Soil is the foundation we stand on – but it is also an increasingly threatened resource. At the same time, the craze for compost is growing in a burgeoning movement towards plant cultivation. We should embrace this interest in our communities, says artist Janna Holmstedt.

We recently picked up a new expression, plant blindness, a phrase coined in 1999 by the botanists James Wandersee and Elisabeth Schlusser. Plant blindness is an inability to notice plants in one’s environment and understand their importance for life on earth.

The time is ripe for taking the next step and learning a new phrase for plant blindness 2.0, says Janna Holmstedt, an artist and researcher in environmental humanities: soil blindness.

“Plant blindness is a great expression, so I’m taking that idea and reworking it into soil blindness. It points to exactly the same mechanism. If plants are easily reduced to a decorative background that we don’t really understand the necessity of, then a brown background is even more low-status.

Soil blindness in the city

In a new art and research project, Holmstedt and her research team are bringing together research, art, urban planning and popular movements to shed light on the most fundamental aspect of our ecology: soil.

Janna Holmstedt
Janna Holmstedt, artist and researcher at the National Historical Museums.

Her project, “Humus Economicus”, addresses soil blindness and the value of soil in urbanized landscapes. A multi-stakeholder collaboration among the National Historical Museums in Sweden, the Posthumanities Hub at Linköping University and KTH Royal Institute of Technology, the initiative involves researchers as well as artists and filmmakers.

“Our goal is to broadly address soil from many angles and then deepen and connect the perspectives. We want to bring about a paradigm shift – envisioning the soil–human relationship in a radically different way.”

“In Humus Economicus, we approach soil not only from a food supply perspective, but we look at the invisible work on climate change that the soil does for us, or is prevented from doing. By focusing our attention on the soil and the ground, we become aware of a multitude of conflicts, connections and dependencies that are crucial to how society can tackle climate challenges now and into the future.”

Soil offers the most advanced, cost-effective technology for reducing the amount of carbon dioxide in the atmosphere, Holmstedt claims, and soil rich in carbon buffers water and mitigates the effects of heat waves and droughts.
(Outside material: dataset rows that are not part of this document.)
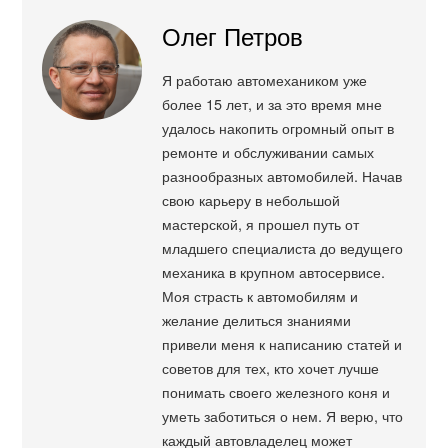
Олег Петров
Я работаю автомехаником уже
более 15 лет, и за это время мне
удалось накопить огромный опыт в
ремонте и обслуживании самых
разнообразных автомобилей. Начав
свою карьеру в небольшой
мастерской, я прошел путь от
младшего специалиста до ведущего
механика в крупном автосервисе.
Моя страсть к автомобилям и
желание делиться знаниями
привели меня к написанию статей и
советов для тех, кто хочет лучше
понимать своего железного коня и
уметь заботиться о нем. Я верю, что
каждый автовладелец может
What cultivation can bring to light

In her work, she has previously used cultivation as part of her artistic production. Recently, the cultivation and art project “Four Sisters for Planthroposcene” opened at the Malmö Art Museum. Janna Holmstedt and Malin Lobell’s art and research collective “(P)Art of the Biomass” is behind the project.

“Climate change threats and environmental challenges can lie like a suffocating blanket over us, and doing things together can help us. Growing plants gives us a greater understanding of intricate processes,” Holmstedt says.
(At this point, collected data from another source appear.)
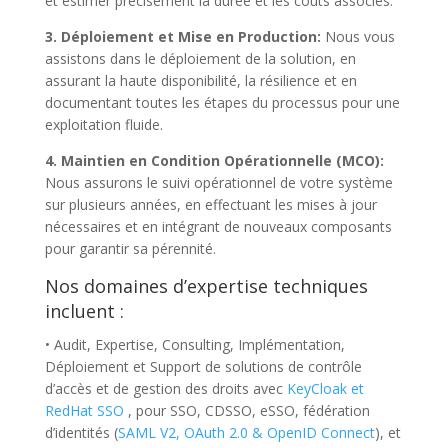
et estimer précisément la durée et les coûts associés.
3. Déploiement et Mise en Production:
Nous vous
assistons dans le déploiement de la solution, en
assurant la haute disponibilité, la résilience et en
documentant toutes les étapes du processus pour une
exploitation fluide.
4. Maintien en Condition Opérationnelle (MCO):
Nous assurons le suivi opérationnel de votre système
sur plusieurs années, en effectuant les mises à jour
nécessaires et en intégrant de nouveaux composants
pour garantir sa pérennité.
Nos domaines d’expertise techniques
incluent :
• Audit, Expertise, Consulting, Implémentation,
Déploiement et Support de solutions de contrôle
d’accès et de gestion des droits avec
KeyCloak et
RedHat SSO
, pour SSO, CDSSO, eSSO, fédération
d’identités (
SAML V2, OAuth 2.0 & OpenID Connect
), et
“Watching a seed grow is a wondrous experience. You get to see and understand the difference between what happens in the ground in healthy soil compared with depleted soil. We’re also looking at how drastically people’s relationship with soil has changed historically and culturally so we can better understand the shifts society is facing today, where the issue of soil is central to the sustainable development goals.”
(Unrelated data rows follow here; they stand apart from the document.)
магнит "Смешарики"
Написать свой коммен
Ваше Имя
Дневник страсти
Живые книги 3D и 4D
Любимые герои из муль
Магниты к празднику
In the Humus Economicus Collaboratory, she and her colleagues will cooperate with the Forest Garden at Stockholm University campus, and the initiator Christina Schaffer who has established it as part of a summer course in urban farming. There is potential to develop it into a green art lab with multiple functions.

“Interestingly enough, the Forest Garden is located in a place that 200 years ago was called the ‘Experimental Field’ and served as a facility for experimental cultivation and education.”

When urban construction ignores the soil

It will soon be six years since the UN declared the International Year of Soils, and Holmtedt has seen much progress since then. An urban farming movement is underfoot that is grabbing more headlines, as are an awareness of biodiversity and ideas for achieving the transition. But as cities grow, valuable arable land is being developed and garden allotments crowded out.

“To build efficiently, you peel everything away from the ground that was there from the beginning, you build and seal the ground, and then you lay on a thin layer of soil. It’s a good example of how soil is viewed merely as a surface phenomenon and not something alive in and of itself – soil blindness makes you think you can move nature around, build it up and do whatever you want with it.”

Instead, she says that society must unleash the potential of emerging cultivation initiatives. Talking about urban farming as a trend is condescending – it’s more than that.

“Plant cultivation isn’t just something that people flock to in order to feel good. It unites people on so many levels and is a manifestation of something bigger. Many people grow plants as a way to practice their beliefs.”

“People want to do this, but we need methods, stories and tools to move forward. I do not believe that we can solve all the problems we’re facing through this research project. But maybe we can find new ways of asking questions, untying certain knots and making other problems visible.”